[Input material]

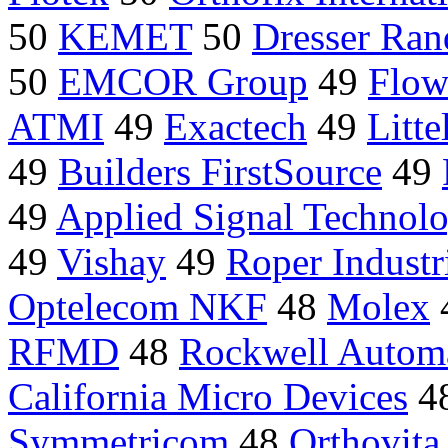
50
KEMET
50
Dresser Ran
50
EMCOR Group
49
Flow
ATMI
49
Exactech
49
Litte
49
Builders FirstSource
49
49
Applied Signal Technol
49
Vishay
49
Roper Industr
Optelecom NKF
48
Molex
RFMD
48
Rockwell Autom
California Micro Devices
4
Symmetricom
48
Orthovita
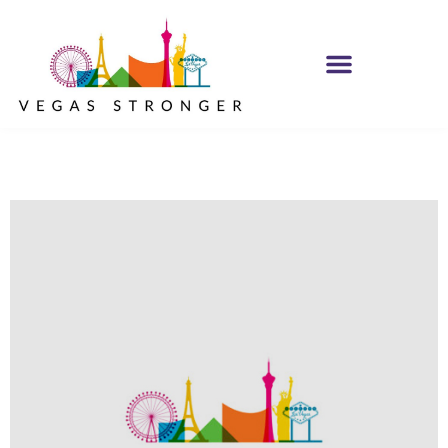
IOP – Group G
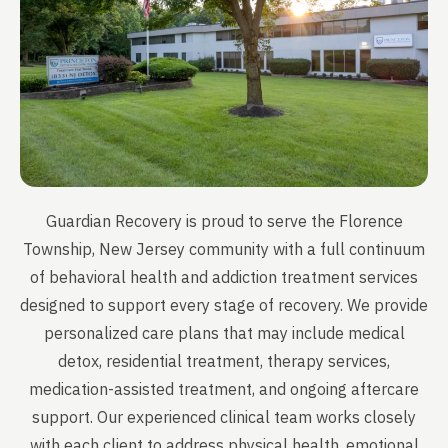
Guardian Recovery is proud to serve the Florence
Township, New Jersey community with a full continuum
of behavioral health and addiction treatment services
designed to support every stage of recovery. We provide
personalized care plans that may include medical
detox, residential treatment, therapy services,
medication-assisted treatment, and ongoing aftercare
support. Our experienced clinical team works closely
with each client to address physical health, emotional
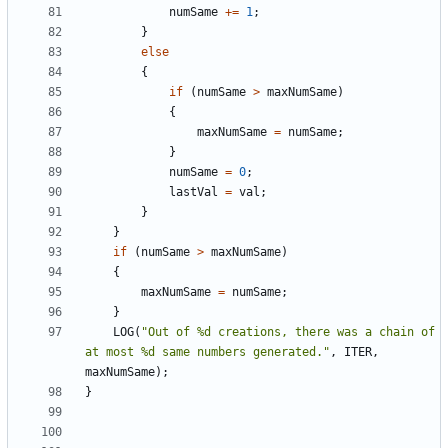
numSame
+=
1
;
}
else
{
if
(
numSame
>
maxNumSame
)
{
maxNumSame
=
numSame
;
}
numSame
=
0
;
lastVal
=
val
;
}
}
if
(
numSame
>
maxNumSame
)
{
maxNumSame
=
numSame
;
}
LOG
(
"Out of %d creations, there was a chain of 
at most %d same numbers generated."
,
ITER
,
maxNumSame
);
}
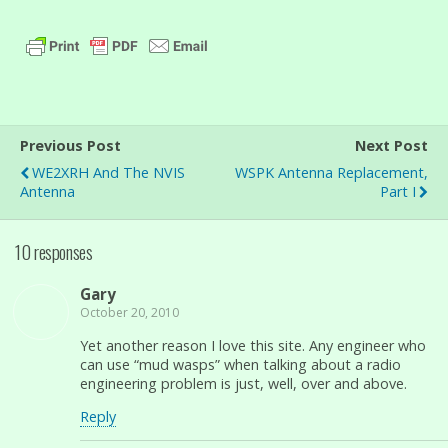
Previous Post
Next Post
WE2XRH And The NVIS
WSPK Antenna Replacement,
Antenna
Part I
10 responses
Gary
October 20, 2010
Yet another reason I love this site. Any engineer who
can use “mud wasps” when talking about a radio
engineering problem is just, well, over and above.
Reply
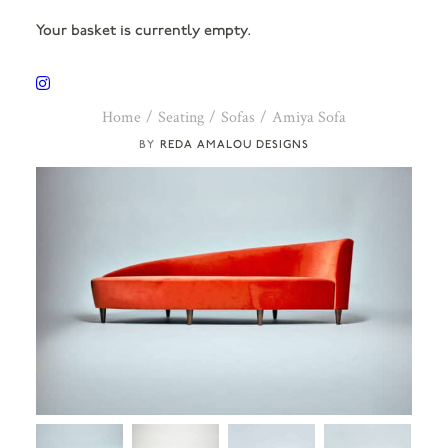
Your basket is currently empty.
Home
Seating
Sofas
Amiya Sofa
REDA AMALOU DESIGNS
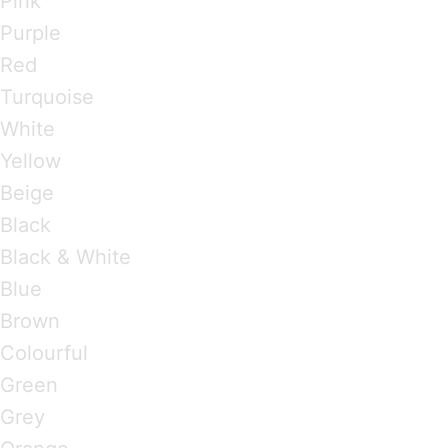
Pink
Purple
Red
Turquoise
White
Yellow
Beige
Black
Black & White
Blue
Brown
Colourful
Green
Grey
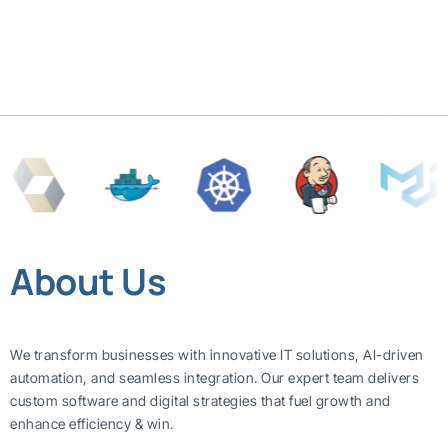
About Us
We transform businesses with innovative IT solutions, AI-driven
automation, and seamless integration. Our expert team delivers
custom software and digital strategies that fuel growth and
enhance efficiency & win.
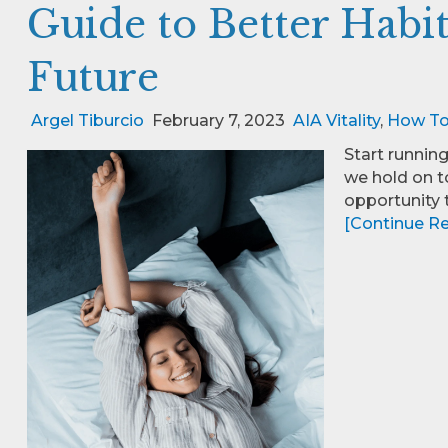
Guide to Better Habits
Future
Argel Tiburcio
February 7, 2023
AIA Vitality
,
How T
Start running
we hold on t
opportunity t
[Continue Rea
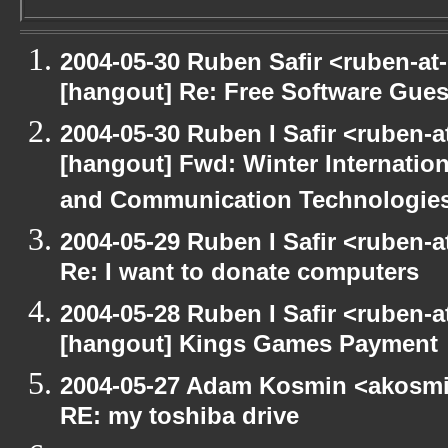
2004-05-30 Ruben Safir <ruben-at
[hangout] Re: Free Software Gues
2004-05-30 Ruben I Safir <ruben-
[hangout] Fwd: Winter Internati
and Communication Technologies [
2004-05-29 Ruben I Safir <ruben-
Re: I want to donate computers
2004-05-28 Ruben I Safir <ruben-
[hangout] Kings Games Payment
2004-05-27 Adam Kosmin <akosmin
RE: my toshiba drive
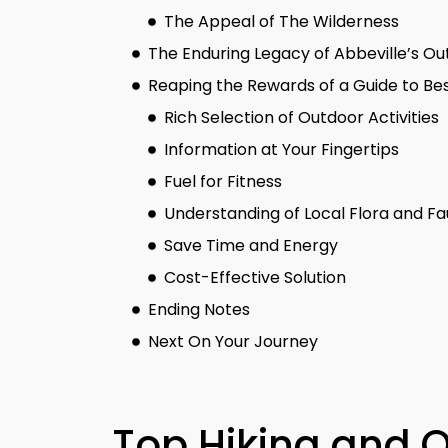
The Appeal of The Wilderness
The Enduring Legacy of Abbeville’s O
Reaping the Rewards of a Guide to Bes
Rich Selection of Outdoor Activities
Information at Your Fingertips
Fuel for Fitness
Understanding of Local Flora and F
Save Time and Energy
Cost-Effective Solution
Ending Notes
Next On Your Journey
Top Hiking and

[/Input material]

- _What the task requires_
If an entry contains an image, print the rest of that entry exactly and leave the image out.

- _Response_
50
KEMET
50
Dresser Ran
50
EMCOR Group
49
Flow
ATMI
49
Exactech
49
Litte
49
Builders FirstSource
49
49
Applied Signal Technol
49
Vishay
49
Roper Industr
Optelecom NKF
48
Molex
RFMD
48
Rockwell Autom
California Micro Devices
4
Symmetricom
48
Orthovita
IOP – Group G
Guardian Recovery is proud to serve the Florence
Township, New Jersey community with a full continuum
of behavioral health and addiction treatment services
designed to support every stage of recovery. We provide
personalized care plans that may include medical
detox, residential treatment, therapy services,
medication-assisted treatment, and ongoing aftercare
support. Our experienced clinical team works closely
with each client to address physical health, emotional
numSame
+=
1
;
}
else
{
if
(
numSame
>
maxNumSame
)
{
maxNumSame
=
numSame
;
}
numSame
=
0
;
lastVal
=
val
;
}
}
if
(
numSame
>
maxNumSame
)
{
maxNumSame
=
numSame
;
}
LOG
(
"Out of %d creations, there was a chain of 
at most %d same numbers generated."
,
ITER
,
maxNumSame
);
}
Previous Post
Next Post
WE2XRH And The NVIS
WSPK Antenna Replacement,
Antenna
Part I
10 responses
Gary
October 20, 2010
Yet another reason I love this site. Any engineer who
can use “mud wasps” when talking about a radio
engineering problem is just, well, over and above.
Reply
Your basket is currently empty.
Home
Seating
Sofas
Amiya Sofa
REDA AMALOU DESIGNS
Pink
Purple
Red
Turquoise
White
Yellow
Beige
Black
Black & White
Blue
Brown
Colourful
Green
Grey
About Us
We transform businesses with innovative IT solutions, AI-driven
automation, and seamless integration. Our expert team delivers
custom software and digital strategies that fuel growth and
enhance efficiency & win.
Guide to Better Habits
Future
Argel Tiburcio
February 7, 2023
AIA Vitality
,
How T
Start running
we hold on t
opportunity t
[Continue Rea
2004-05-30 Ruben Safir <ruben-at
[hangout] Re: Free Software Gues
2004-05-30 Ruben I Safir <ruben-
[hangout] Fwd: Winter Internati
and Communication Technologies [
2004-05-29 Ruben I Safir <ruben-
Re: I want to donate computers
2004-05-28 Ruben I Safir <ruben-
[hangout] Kings Games Payment
2004-05-27 Adam Kosmin <akosmin
RE: my toshiba drive
The Appeal of The Wilderness
The Enduring Legacy of Abbeville’s O
Reaping the Rewards of a Guide to Bes
Rich Selection of Outdoor Activities
Information at Your Fingertips
Fuel for Fitness
Understanding of Local Flora and F
Save Time and Energy
Cost-Effective Solution
Ending Notes
Next On Your Journey
Top Hiking and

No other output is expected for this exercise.